I read here that the extern
keyword can be used in combination with an initialization which would be translated into an actual definition according to C standard.
First of all I couldn't really find an actual passage defining this specific condition in the current C11 standard (draft). Page 158ff only gives examples without initialization.
Further on, when I try to compile the following:
testfile.h
extern int var1=10;
void testFcn(void);
testfile.c
#include "testfile.h"
void testFcn(void){
int var3 = var1;
}
main.c
#include "testfile.h"
void main(void){
testFcn();
}
..my compiler (gcc/5.4.1) warns me about the following:
testfile.h:1:12: warning: ‘var1’ initialized and declared ‘extern’
extern int var1=10;
^
In file included from testfile.c:1:0:
testfile.h:1:12: warning: ‘var1’ initialized and declared ‘extern’
extern int var1=10;
^
And the linker throws an error confirming that there's a duplicate definition:
/tmp/ccE8M7S0.o:(.bss+0x0): multiple definition of `var1'
/tmp/cc7OrQEI.o:(.bss+0x0): first defined here
collect2: error: ld returned 1 exit status
I understand the compiler warnings but not the linker error. Shouldn't the linker replace the testfile reference with the object code of the very same file? I know how to implement it in a better way (i.e. defining objects only in source files) but I want to understand why this specific arrangement won't work.
Conclusion from the discussion below:
My main confusion was that I expected the pre-processor and the linker to pass this kind of information onto each other where certain object definitions are coming from. Now I realize it's nonsense but I thought the linker should have gotten the information from the pre-processor that the variable var
was defined in testfile.h. In other words the linker was supposed to merge those two definitions. But that's what the static
keyword is for.
Thank you to all who were helping to clear that up.
Edit1: Changed initialization value to 10 since initialization to 0 seemed to distract from the actual problem. And pointed out that doing it differently would be definitely be the way to go to solve the problem but I'd like to understand it completely, first.
Edit2: Adding conclusion.
The standard specifies:
If the declaration of an identifier for an object has file scope and an initializer, the declaration is an external definition for the identifier.
A declaration of an identifier for an object that has file scope without an initializer, and without a storage-class specifier or with the storage-class specifier
static
, constitutes a tentative definition. If a translation unit contains one or more tentative definitions for an identifier, and the translation unit contains no external definition for that identifier, then the behavior is exactly as if the translation unit contains a file scope declaration of that identifier, with the composite type as of the end of the translation unit, with an initializer equal to 0.
(C2011, 6.9.2/1-2)
Thus, if your header contains
extern int var1=10;
then every file that includes it contains an (external) definition of var1
. Furthermore, if it contains just
int var1;
, and there is no other file-scope declaration of var1
that designates it extern
in the translation unit, then that translation unit also contains a definition of var1
. If there is no declaration designating it static
, then that declaration furthermore is an external declaration, because external linkage is the default for file-scope declarations.

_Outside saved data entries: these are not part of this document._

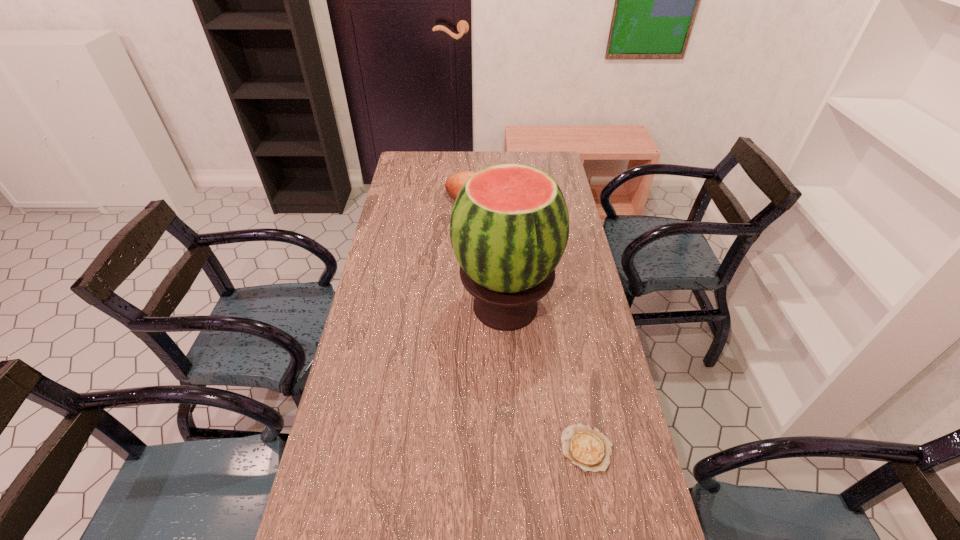 Where is `quiche that is at the right edge`? Image resolution: width=960 pixels, height=540 pixels. quiche that is at the right edge is located at coordinates (587, 447).

Locate an element on the screen. The image size is (960, 540). vacant position at the left edge of the desktop is located at coordinates (412, 253).

Identify the location of vacant space at the right edge of the desktop. (557, 348).

Where is `blank area at the far left corner`? This screenshot has width=960, height=540. blank area at the far left corner is located at coordinates (x=431, y=160).

Locate an element on the screen. The image size is (960, 540). free point between the farthest object and the quiche is located at coordinates point(534,327).

Where is `free area in between the watermelon and the nearest object`? This screenshot has height=540, width=960. free area in between the watermelon and the nearest object is located at coordinates (546, 377).

Where is `vacant region between the shortest object and the watermelon`? This screenshot has width=960, height=540. vacant region between the shortest object and the watermelon is located at coordinates (546, 377).

Find the location of a particular element. The image size is (960, 540). empty location between the second nearest object and the nearest object is located at coordinates (546, 377).

I want to click on free spot between the quiche and the watermelon, so pyautogui.click(x=546, y=377).

This screenshot has height=540, width=960. In order to click on free space that is in between the tallest object and the shortest object in this screenshot , I will do `click(546, 377)`. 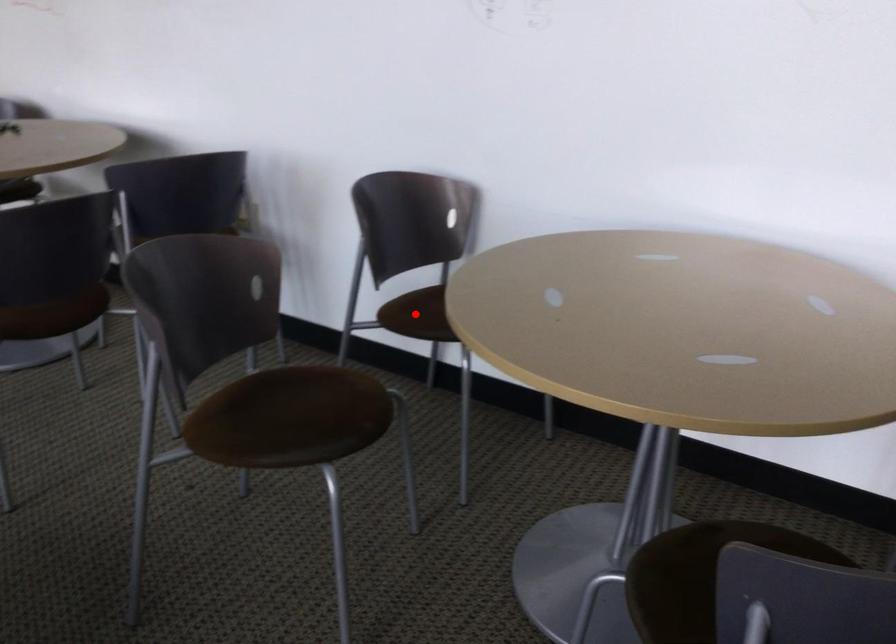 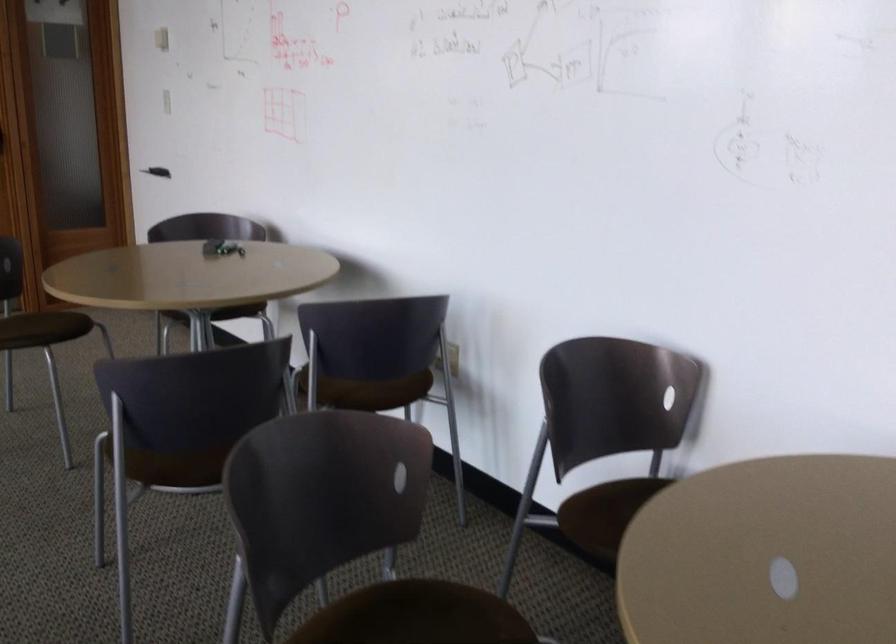 Question: I am providing you with two images of the same scene from different viewpoints. Image1 has a red point marked. In image2, the corresponding 3D location appears at what relative position? Reply with the corresponding letter.

Choices:
 (A) Closer
 (B) Farther

Answer: (A) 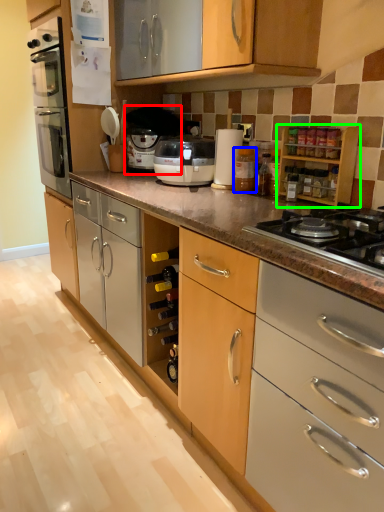 Question: Based on their relative distances, which object is nearer to coffee machine (highlighted by a red box)? Choose from bottle (highlighted by a blue box) and cabinetry (highlighted by a green box).

Choices:
 (A) bottle
 (B) cabinetry

Answer: (A) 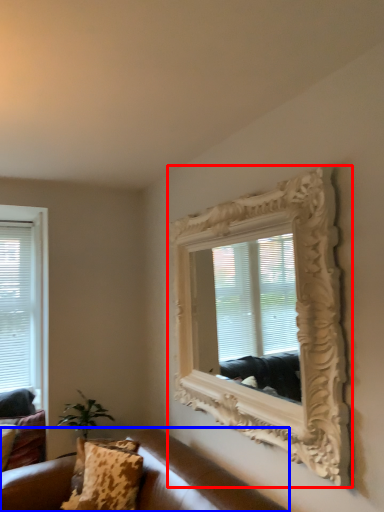 Question: Which of the following is the closest to the observer, picture frame (highlighted by a red box) or studio couch (highlighted by a blue box)?

Choices:
 (A) picture frame
 (B) studio couch

Answer: (B) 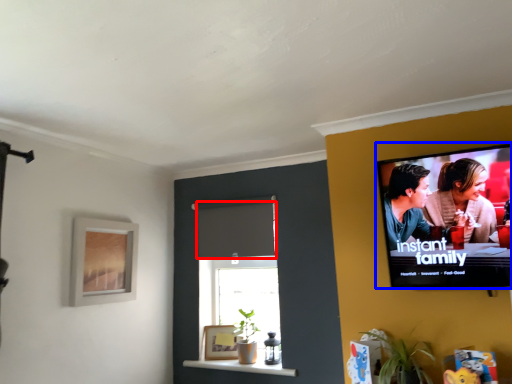 Question: Which point is closer to the camera, curtain (highlighted by a red box) or television (highlighted by a blue box)?

Choices:
 (A) curtain
 (B) television

Answer: (B) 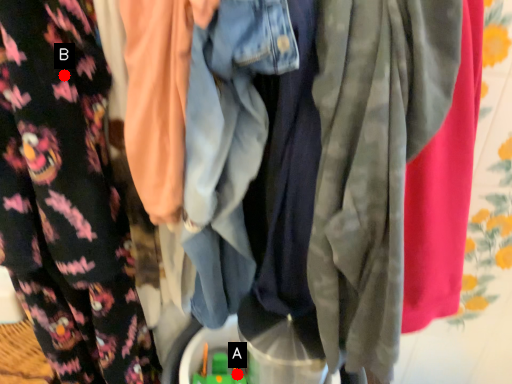 Question: Two points are circled on the image, labeled by A and B beside each circle. Which point is farther to the camera?

Choices:
 (A) A is further
 (B) B is further

Answer: (A) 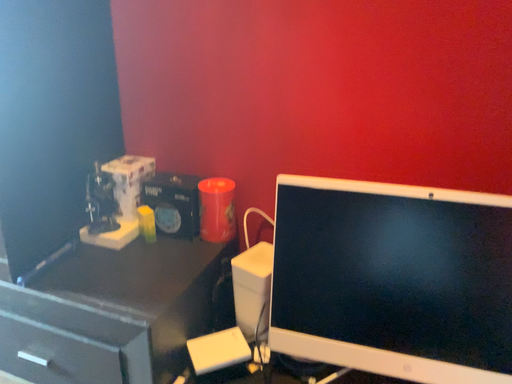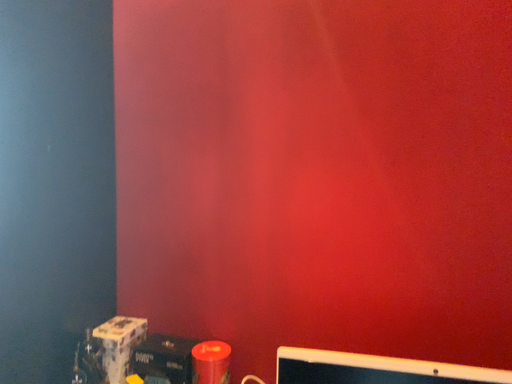 Question: Which way did the camera rotate in the video?

Choices:
 (A) rotated downward
 (B) rotated upward

Answer: (B) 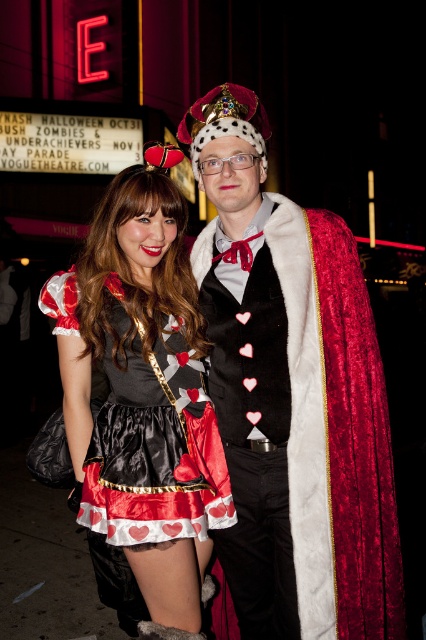 You are a photographer at the event and need to capture a photo of both the satin dress at center and the velvet red cape at center. Based on their positions, which one should you focus on first to ensure both are in frame?

The satin dress at center is positioned on the left side of the velvet red cape at center, so you should focus on the velvet red cape at center first to ensure both are in frame.

You are standing in front of the theater and notice a point at coordinates [293,396]. Based on the scene description, what object or feature does this point most likely represent?

The point at coordinates [293,396] corresponds to the velvet heart patterned dress at center.

You are standing at the point marked by coordinates point (299, 605). You want to walk to the entrance of the venue, which is located 20 feet away from your current position. Considering the distance between you and the entrance, will you be able to reach it without moving more than 19.03 feet?

The distance between you and the entrance is 19.03 feet, which is less than the 20 feet you are willing to walk. Therefore, you can reach the entrance without exceeding the 20 feet limit. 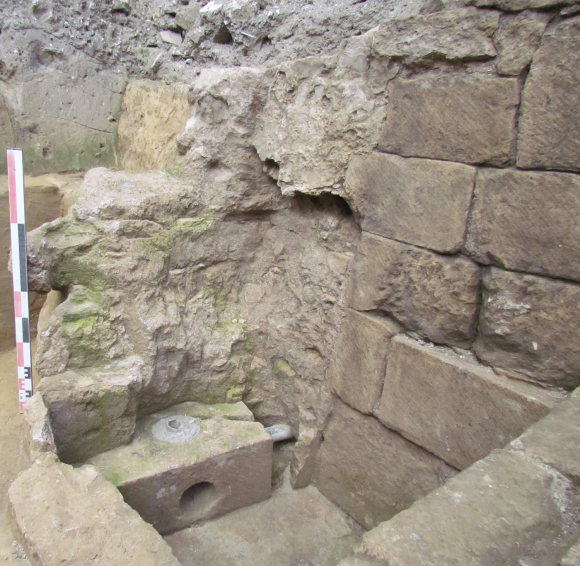 Identify the location of wall. (432, 538). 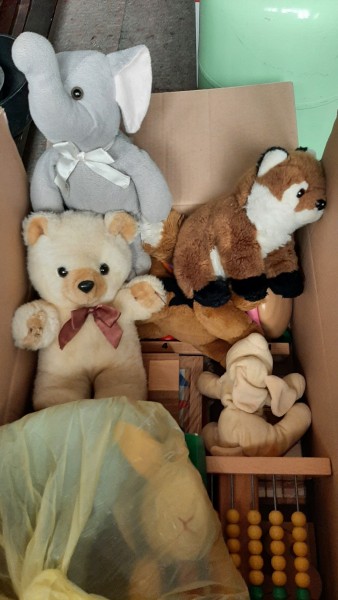 Identify the location of plush toys. The image size is (338, 600). (79, 260), (98, 189), (295, 194), (233, 316), (243, 361). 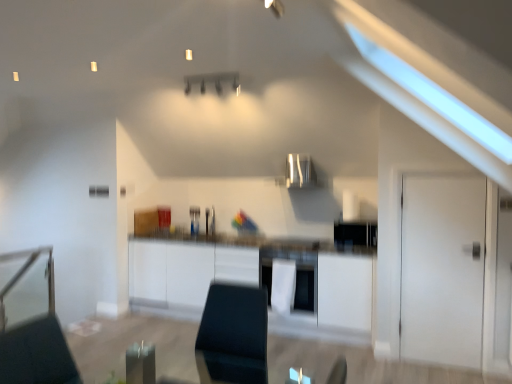 Question: From a real-world perspective, is white matte door at right positioned above or below white glossy oven at center?

Choices:
 (A) below
 (B) above

Answer: (B)

Question: Considering their positions, is white matte door at right located in front of or behind white glossy oven at center?

Choices:
 (A) front
 (B) behind

Answer: (A)

Question: Based on their relative distances, which object is nearer to the white glossy oven at center?

Choices:
 (A) white matte cabinet at center
 (B) white matte door at right
 (C) satin silver exhaust hood at center

Answer: (A)

Question: Which is farther from the white matte cabinet at center?

Choices:
 (A) satin silver exhaust hood at center
 (B) white glossy oven at center
 (C) white matte door at right

Answer: (A) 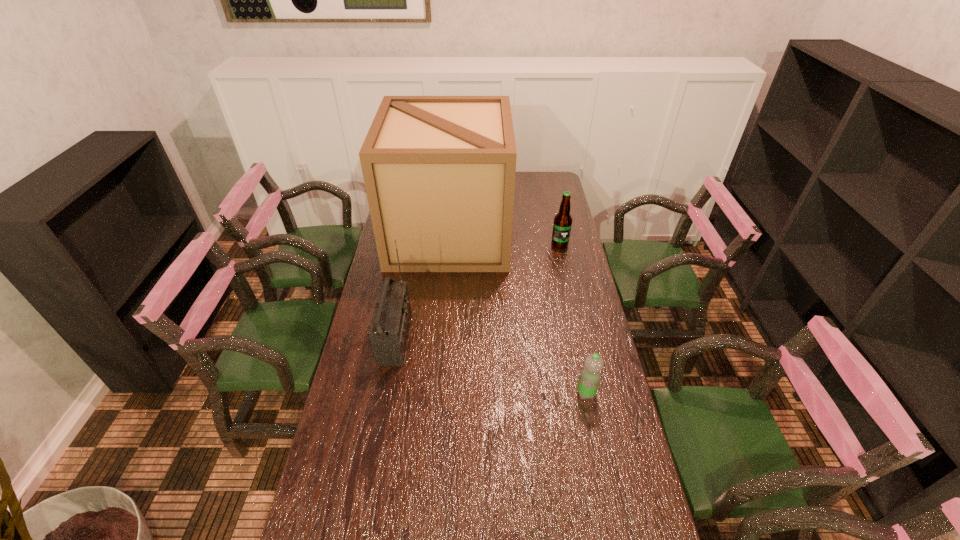 Image resolution: width=960 pixels, height=540 pixels. I want to click on free point between the box and the shortest object, so click(517, 314).

The image size is (960, 540). In order to click on blank region between the third tallest object and the nearest object in this screenshot , I will do `click(573, 319)`.

Image resolution: width=960 pixels, height=540 pixels. In order to click on object that is the third closest one to the tallest object in this screenshot , I will do [x=590, y=375].

Identify which object is the third closest to the third tallest object. Please provide its 2D coordinates. Your answer should be formatted as a tuple, i.e. [(x, y)], where the tuple contains the x and y coordinates of a point satisfying the conditions above.

[(590, 375)]

This screenshot has height=540, width=960. Find the location of `vacant space that satisfies the following two spatial constraints: 1. on the reinforced sides of the box; 2. on the right side of the water bottle`. vacant space that satisfies the following two spatial constraints: 1. on the reinforced sides of the box; 2. on the right side of the water bottle is located at coordinates 435,393.

Find the location of a particular element. This screenshot has width=960, height=540. vacant position in the image that satisfies the following two spatial constraints: 1. on the reinforced sides of the tallest object; 2. on the back side of the shortest object is located at coordinates (435, 393).

Identify the location of free region that satisfies the following two spatial constraints: 1. on the front panel of the shortest object; 2. on the right side of the second tallest object. The image size is (960, 540). (386, 393). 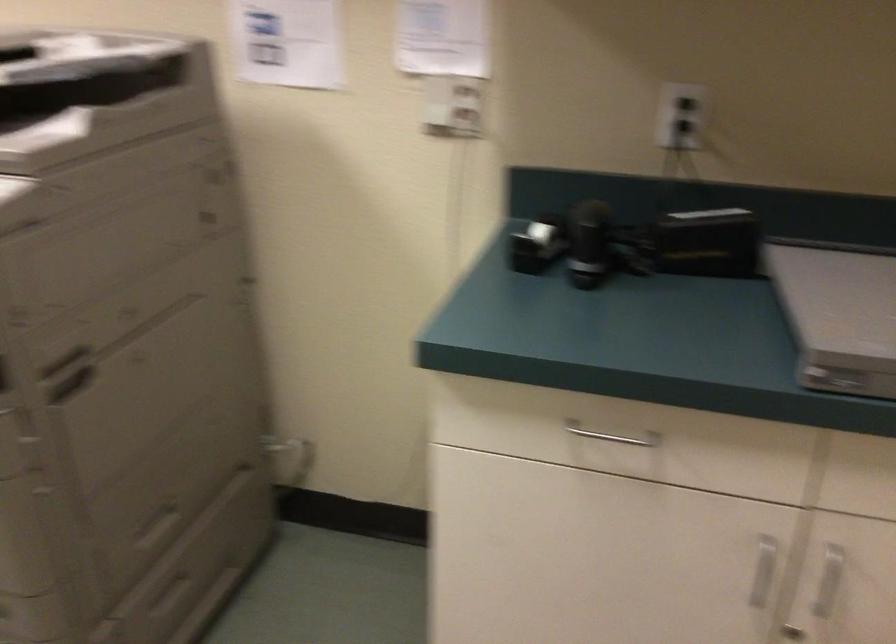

But the standard specifies that:
An external definition is an external declaration that is also a definition of a function (other than an inline definition) or an object. If an identifier declared with external linkage is used in an expression (other than as part of the operand of a
sizeof
or_Alignof
operator whose result is an integer constant), [then] somewhere in the entire program there shall be exactly one external definition for the identifier; otherwise, there shall be no more than one.
(C2011, 6.9/5; emphasis added)
Thus, if you put an external definition of a variable in a header file (as in your example), and include that header in more than one source file contributing to the same program or library, then you violate a constraint of the standard.
C does not specify particular behaviors for the innumerable ways in which a program can fail to conform, so what the linker actually does with such code is a question of implementation detail. In many cases, however, if there is an external definition of an object in a given translation unit, then the compiler will allocate storage and associate an externally-visible symbol with it in the corresponding object file.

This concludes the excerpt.